▸ WHAT THIS TASK INVOLVES: Omit all pictures, then retype the data exactly as given.

═══ ENTRIES SHOWN

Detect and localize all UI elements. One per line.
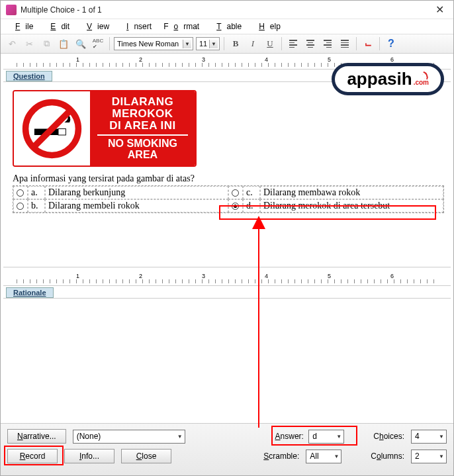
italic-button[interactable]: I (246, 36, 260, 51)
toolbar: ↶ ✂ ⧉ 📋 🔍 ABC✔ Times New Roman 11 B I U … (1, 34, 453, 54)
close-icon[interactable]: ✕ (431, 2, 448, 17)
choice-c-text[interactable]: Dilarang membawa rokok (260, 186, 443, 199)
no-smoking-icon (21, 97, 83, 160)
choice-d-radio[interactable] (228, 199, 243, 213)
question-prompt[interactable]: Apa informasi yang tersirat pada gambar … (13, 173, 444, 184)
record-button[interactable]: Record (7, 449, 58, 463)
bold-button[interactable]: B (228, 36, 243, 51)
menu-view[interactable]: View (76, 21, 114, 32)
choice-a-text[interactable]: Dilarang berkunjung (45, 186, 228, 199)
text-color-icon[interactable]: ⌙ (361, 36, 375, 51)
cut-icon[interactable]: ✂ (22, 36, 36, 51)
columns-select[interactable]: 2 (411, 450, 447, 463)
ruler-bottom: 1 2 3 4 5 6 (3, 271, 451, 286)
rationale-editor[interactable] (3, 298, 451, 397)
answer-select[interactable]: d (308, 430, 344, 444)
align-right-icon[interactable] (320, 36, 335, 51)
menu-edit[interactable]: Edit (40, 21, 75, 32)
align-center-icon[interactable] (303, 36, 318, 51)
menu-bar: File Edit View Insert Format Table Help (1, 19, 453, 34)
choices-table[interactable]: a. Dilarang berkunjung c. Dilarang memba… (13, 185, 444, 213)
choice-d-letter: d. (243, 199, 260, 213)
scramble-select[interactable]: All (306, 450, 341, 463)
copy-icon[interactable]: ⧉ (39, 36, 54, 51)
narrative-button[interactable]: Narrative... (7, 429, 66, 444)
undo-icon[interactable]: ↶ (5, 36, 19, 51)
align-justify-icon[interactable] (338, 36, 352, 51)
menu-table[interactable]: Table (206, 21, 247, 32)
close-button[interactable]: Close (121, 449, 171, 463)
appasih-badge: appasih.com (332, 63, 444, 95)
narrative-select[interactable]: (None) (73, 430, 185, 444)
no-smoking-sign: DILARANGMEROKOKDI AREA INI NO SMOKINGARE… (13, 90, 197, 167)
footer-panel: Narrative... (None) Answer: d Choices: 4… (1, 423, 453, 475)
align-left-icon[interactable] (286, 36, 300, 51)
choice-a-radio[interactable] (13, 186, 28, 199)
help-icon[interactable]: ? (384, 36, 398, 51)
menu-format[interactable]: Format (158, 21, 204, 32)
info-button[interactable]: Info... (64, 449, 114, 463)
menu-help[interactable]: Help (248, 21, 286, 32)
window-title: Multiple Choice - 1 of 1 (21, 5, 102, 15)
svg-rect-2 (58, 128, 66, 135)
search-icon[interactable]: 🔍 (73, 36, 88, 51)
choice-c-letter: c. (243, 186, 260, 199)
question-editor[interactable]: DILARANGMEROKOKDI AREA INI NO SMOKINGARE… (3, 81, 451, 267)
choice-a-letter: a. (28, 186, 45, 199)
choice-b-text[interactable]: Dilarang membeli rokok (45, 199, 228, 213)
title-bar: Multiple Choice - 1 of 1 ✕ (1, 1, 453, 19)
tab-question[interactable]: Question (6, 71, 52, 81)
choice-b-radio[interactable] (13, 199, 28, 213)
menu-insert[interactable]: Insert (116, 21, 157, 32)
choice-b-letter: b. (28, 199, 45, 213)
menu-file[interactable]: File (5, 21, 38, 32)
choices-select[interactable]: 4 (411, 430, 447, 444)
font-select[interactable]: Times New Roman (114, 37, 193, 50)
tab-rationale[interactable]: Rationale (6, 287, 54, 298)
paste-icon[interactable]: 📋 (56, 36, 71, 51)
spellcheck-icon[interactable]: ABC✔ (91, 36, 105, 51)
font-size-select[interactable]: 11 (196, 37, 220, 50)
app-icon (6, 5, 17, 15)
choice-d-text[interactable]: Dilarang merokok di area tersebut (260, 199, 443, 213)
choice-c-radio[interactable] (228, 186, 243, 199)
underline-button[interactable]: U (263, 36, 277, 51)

══════

▸ RESULT:
Detect and localize all UI elements. One per line.
italic-button[interactable]: I (246, 36, 260, 51)
toolbar: ↶ ✂ ⧉ 📋 🔍 ABC✔ Times New Roman 11 B I U … (1, 34, 453, 54)
close-icon[interactable]: ✕ (431, 2, 448, 17)
choice-c-text[interactable]: Dilarang membawa rokok (260, 186, 443, 199)
no-smoking-icon (21, 97, 83, 160)
choice-d-radio[interactable] (228, 199, 243, 213)
question-prompt[interactable]: Apa informasi yang tersirat pada gambar … (13, 173, 444, 184)
record-button[interactable]: Record (7, 449, 58, 463)
bold-button[interactable]: B (228, 36, 243, 51)
menu-view[interactable]: View (76, 21, 114, 32)
choice-a-text[interactable]: Dilarang berkunjung (45, 186, 228, 199)
text-color-icon[interactable]: ⌙ (361, 36, 375, 51)
cut-icon[interactable]: ✂ (22, 36, 36, 51)
columns-select[interactable]: 2 (411, 450, 447, 463)
ruler-bottom: 1 2 3 4 5 6 (3, 271, 451, 286)
rationale-editor[interactable] (3, 298, 451, 397)
answer-select[interactable]: d (308, 430, 344, 444)
align-right-icon[interactable] (320, 36, 335, 51)
menu-edit[interactable]: Edit (40, 21, 75, 32)
align-center-icon[interactable] (303, 36, 318, 51)
menu-bar: File Edit View Insert Format Table Help (1, 19, 453, 34)
choices-table[interactable]: a. Dilarang berkunjung c. Dilarang memba… (13, 185, 444, 213)
choice-d-letter: d. (243, 199, 260, 213)
scramble-select[interactable]: All (306, 450, 341, 463)
copy-icon[interactable]: ⧉ (39, 36, 54, 51)
narrative-button[interactable]: Narrative... (7, 429, 66, 444)
undo-icon[interactable]: ↶ (5, 36, 19, 51)
align-justify-icon[interactable] (338, 36, 352, 51)
menu-table[interactable]: Table (206, 21, 247, 32)
close-button[interactable]: Close (121, 449, 171, 463)
appasih-badge: appasih.com (332, 63, 444, 95)
narrative-select[interactable]: (None) (73, 430, 185, 444)
no-smoking-sign: DILARANGMEROKOKDI AREA INI NO SMOKINGARE… (13, 90, 197, 167)
footer-panel: Narrative... (None) Answer: d Choices: 4… (1, 423, 453, 475)
align-left-icon[interactable] (286, 36, 300, 51)
choice-a-radio[interactable] (13, 186, 28, 199)
help-icon[interactable]: ? (384, 36, 398, 51)
menu-format[interactable]: Format (158, 21, 204, 32)
info-button[interactable]: Info... (64, 449, 114, 463)
menu-help[interactable]: Help (248, 21, 286, 32)
window-title: Multiple Choice - 1 of 1 (21, 5, 102, 15)
svg-rect-2 (58, 128, 66, 135)
search-icon[interactable]: 🔍 (73, 36, 88, 51)
choice-c-letter: c. (243, 186, 260, 199)
question-editor[interactable]: DILARANGMEROKOKDI AREA INI NO SMOKINGARE… (3, 81, 451, 267)
choice-a-letter: a. (28, 186, 45, 199)
choice-b-text[interactable]: Dilarang membeli rokok (45, 199, 228, 213)
title-bar: Multiple Choice - 1 of 1 ✕ (1, 1, 453, 19)
tab-question[interactable]: Question (6, 71, 52, 81)
choice-b-radio[interactable] (13, 199, 28, 213)
menu-insert[interactable]: Insert (116, 21, 157, 32)
choice-b-letter: b. (28, 199, 45, 213)
menu-file[interactable]: File (5, 21, 38, 32)
choices-select[interactable]: 4 (411, 430, 447, 444)
font-select[interactable]: Times New Roman (114, 37, 193, 50)
tab-rationale[interactable]: Rationale (6, 287, 54, 298)
paste-icon[interactable]: 📋 (56, 36, 71, 51)
spellcheck-icon[interactable]: ABC✔ (91, 36, 105, 51)
font-size-select[interactable]: 11 (196, 37, 220, 50)
app-icon (6, 5, 17, 15)
choice-d-text[interactable]: Dilarang merokok di area tersebut (260, 199, 443, 213)
choice-c-radio[interactable] (228, 186, 243, 199)
underline-button[interactable]: U (263, 36, 277, 51)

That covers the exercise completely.